Moss defended the MCSC allocation being higher than SBA’s, noting that undergraduate and graduate students in the School of Public Health benefit from Medical School events.
Other student groups that attended Tuesday’s meeting said they were worried the SA would lower their funding following Sen. Mark Hershfield’s (G-Law) threats to “cut the fat out of bloated student organizations” like the College Democrats and Republicans, who are receiving $9,450 each.
The executive boards of both the College Democrats and Republicans attended and spoke at the meeting in an effort to avoid a funding cut.
“We very happy with the planned allocations, we just hope they won’t be changed,” said CR Treasurer Bryan O’Keefe.
Moss and other members of the Senate said organizations can use co-sponsorships and mid-year evaluations to make up for student group budget shortfalls.
At midyear, the Finance Committee meets again with student groups to reassess the funds appropriated earlier in the year and decide whether to increase or decrease funding. Student groups can also approach the SA throughout the year for additional money, known as co-sponsorship funds, for specific events. The SA left more than $101,000 in the co-sponsorship budget.
The Finance Committee uses proposed budgets, rather than the quality of programming or size of individual student groups to determine allocations for the year. If groups spend more than 66 percent of their budget they receive the standard 5 percent increase, between 66 percent and 33 percent organizations receive no increase, and if they spend less than one third of their budget they receive a five percent budget decrease, Moss said.

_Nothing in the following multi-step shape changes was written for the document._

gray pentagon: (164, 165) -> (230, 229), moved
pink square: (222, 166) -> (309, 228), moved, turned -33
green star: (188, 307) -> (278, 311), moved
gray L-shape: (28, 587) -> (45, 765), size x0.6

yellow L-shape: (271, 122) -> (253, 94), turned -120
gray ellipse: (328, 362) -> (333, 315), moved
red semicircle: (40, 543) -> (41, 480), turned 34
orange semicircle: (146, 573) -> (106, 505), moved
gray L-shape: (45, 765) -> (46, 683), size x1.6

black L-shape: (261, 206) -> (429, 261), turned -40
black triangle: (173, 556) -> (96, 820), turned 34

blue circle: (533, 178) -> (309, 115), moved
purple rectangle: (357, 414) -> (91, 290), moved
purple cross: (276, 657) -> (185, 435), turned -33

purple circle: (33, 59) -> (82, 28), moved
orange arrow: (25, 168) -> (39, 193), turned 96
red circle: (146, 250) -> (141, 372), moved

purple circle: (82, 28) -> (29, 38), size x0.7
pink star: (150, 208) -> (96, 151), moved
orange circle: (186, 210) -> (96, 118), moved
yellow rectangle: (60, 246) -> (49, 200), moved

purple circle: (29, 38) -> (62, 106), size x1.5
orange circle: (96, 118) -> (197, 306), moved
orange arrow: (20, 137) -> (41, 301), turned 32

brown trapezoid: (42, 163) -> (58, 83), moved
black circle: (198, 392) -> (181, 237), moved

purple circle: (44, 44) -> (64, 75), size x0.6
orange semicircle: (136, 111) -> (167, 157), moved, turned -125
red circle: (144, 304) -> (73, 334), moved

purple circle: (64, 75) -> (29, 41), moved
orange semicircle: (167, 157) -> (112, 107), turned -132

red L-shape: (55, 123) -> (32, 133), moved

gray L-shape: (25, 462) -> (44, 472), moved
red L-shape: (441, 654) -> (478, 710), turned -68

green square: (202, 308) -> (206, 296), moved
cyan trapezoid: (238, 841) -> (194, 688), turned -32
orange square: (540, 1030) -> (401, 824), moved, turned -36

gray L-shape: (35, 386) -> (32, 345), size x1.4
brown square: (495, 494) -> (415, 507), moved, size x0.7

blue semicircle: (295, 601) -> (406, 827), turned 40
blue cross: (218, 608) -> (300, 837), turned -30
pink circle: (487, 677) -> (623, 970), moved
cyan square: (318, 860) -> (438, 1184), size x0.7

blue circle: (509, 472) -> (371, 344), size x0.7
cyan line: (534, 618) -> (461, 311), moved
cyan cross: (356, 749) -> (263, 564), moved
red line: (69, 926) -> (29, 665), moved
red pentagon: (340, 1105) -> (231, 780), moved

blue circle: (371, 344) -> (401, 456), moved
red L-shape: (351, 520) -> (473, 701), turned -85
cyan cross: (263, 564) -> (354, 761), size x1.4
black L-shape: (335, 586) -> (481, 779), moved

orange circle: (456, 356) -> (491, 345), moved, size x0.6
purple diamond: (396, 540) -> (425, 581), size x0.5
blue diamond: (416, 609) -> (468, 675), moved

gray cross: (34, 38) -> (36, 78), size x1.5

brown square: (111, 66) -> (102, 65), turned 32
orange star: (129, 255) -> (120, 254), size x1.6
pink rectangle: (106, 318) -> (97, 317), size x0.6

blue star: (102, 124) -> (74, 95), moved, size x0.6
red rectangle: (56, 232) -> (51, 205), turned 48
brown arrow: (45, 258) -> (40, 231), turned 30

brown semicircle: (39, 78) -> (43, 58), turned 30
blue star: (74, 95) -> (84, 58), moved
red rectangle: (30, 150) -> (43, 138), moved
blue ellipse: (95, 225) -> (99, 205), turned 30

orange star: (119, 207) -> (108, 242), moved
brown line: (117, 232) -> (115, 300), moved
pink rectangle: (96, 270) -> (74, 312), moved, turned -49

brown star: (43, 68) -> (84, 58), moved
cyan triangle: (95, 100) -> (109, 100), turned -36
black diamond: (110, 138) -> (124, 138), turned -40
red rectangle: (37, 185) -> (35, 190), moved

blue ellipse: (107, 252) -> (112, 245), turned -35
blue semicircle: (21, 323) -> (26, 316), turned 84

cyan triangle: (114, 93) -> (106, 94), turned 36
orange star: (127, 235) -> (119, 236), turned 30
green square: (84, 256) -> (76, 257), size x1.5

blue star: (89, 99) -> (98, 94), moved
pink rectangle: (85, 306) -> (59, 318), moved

“There’s just no way we can arbitrarily decided that one group’s pizza party is better than another group’s pizza party,” Moss said.
WRGW leaders also complained about their allocation, which saw the SA cutting their budget in half, to $4,725, from last year’s initial allocation of $8,500.
Station General Manager Brett Kaplan said the severe cut in funding would seriously damage the station’s ability to produce content. Assistant Music Director Josh Pearl went on further to say during the SA Senate’s pubic comment session that the station “needs new equipment to maintain the professionalism required to work with record labels and artists.”